Of these, the most famous one abroad is the poet Angelos Sikelianos, who lived here for about 20 years. In 1916 with his first wife, the American Eva Palmer, he completed the construction of a villa, a building with a unique architecture, in his property in Sykia. This beautiful house has Byzantine and Venetian architectural elements and is protected by the Greek state.

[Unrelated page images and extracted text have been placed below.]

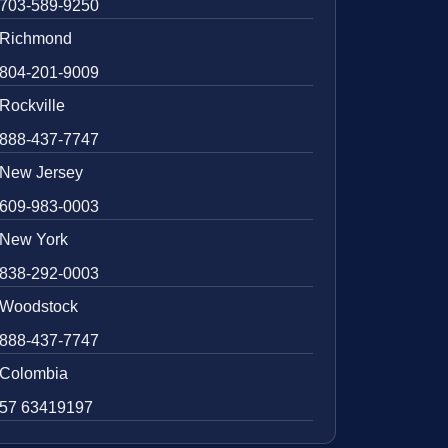
703-589-9250
Richmond
804-201-9009
Rockville
888-437-7747
New Jersey
609-983-0003
New York
838-292-0003
Woodstock
888-437-7747
Colombia
57 63419197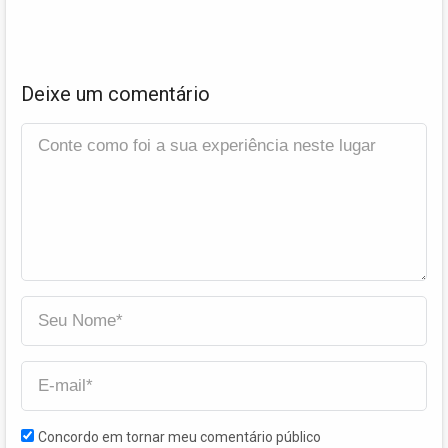
Deixe um comentário
Concordo em tornar meu comentário público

Sikelianos wrote on national history, religious symbolism, and universal harmony in poems such as The Light-Shadowed, Prologue to Life, Mother of God, and Delphic Utterance. His plays include Sibylla, Daedalus in Crete, Christ in Rome, The Death of Digenis, and Asklepius. He was the first twentieth-century Greek poet to be a candidate for the Nobel Prize in Literature. In May 1927, with the support of his wife, Eva Palmer-Sikelianos, Sikelianos held the Delphic Festival as part of his general effort towards the revival of the “Delphic Idea”. Sikelianos believed that the principles which had shaped the classic civilisation, if reexamined, could offer spiritual independence and serve as a means of communication among people. The event consisted of Olympic contests, a concert of Byzantine music, an exhibition of folk art as well as a performance of Prometheus Bound. It became very successful and despite lack of state assistance, it was repeated the following year. The revival was then permanently abandoned due to the excessive costs of organizing it. In honour of the memory of Angelos and Eva Sikelianos, the European Cultural Centre of Delphi bought and restored their house in Delphi, which is today the Museum of Delphic Festivals.

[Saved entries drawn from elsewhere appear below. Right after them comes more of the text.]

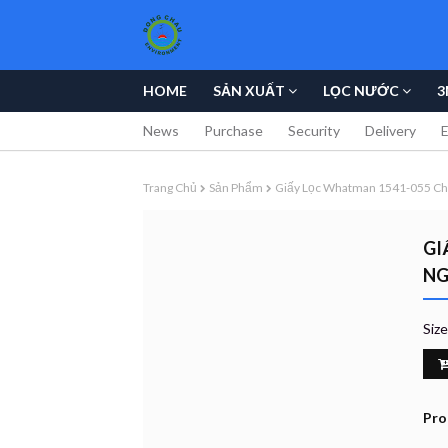
HOME
SẢN XUẤT
LỌC NƯỚC
3
News
Purchase
Security
Delivery
Trang Chủ
Sản Phẩm
Giấy Lọc Whatman 1541-055 Ch
GI
NG
Siz
Pro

Eva Palmer-Sikelianos, the first wife of poet Angelos Sikelianos, made Sykia her home for 20 years. was an American woman notable for her study and promotion of Classical Greek culture, weaving, theater, choral dance and music. Palmer’s life and artistic endeavors intersected with numerous noteworthy artists throughout her life. She was both inspired by or inspired the likes of dancers Isadora Duncan and Ted Shawn, the French literary great Colette, the poet and author Natalie Barney and the actress Sarah Bernhardt. She would go on to marry Angelos Sikelianos, a Greek poet and playwright. Together they organized a revival of the Delphic Festival in Delphi, Greece. Embodied in these festivals of art, music and theater she hoped to promote a balanced sense of enlightenment that would further the goals of peace and harmony in Greece and beyond. Palmer’s artistic endeavors and support of the Delphic Idea came in a period of time between world wars. In her latter years she would witness from afar the rise of Nazism, Hitler and WWII. It would seem as though their efforts had been all for naught. They were not the first to attempt a revival of the spirit of Delphi in Greece and they would not be the last. The Delphic Idea lives on in modern times through the International Delphic Council. Much of the same ideals and principals are embodied in these modern efforts of music, dance and athletics.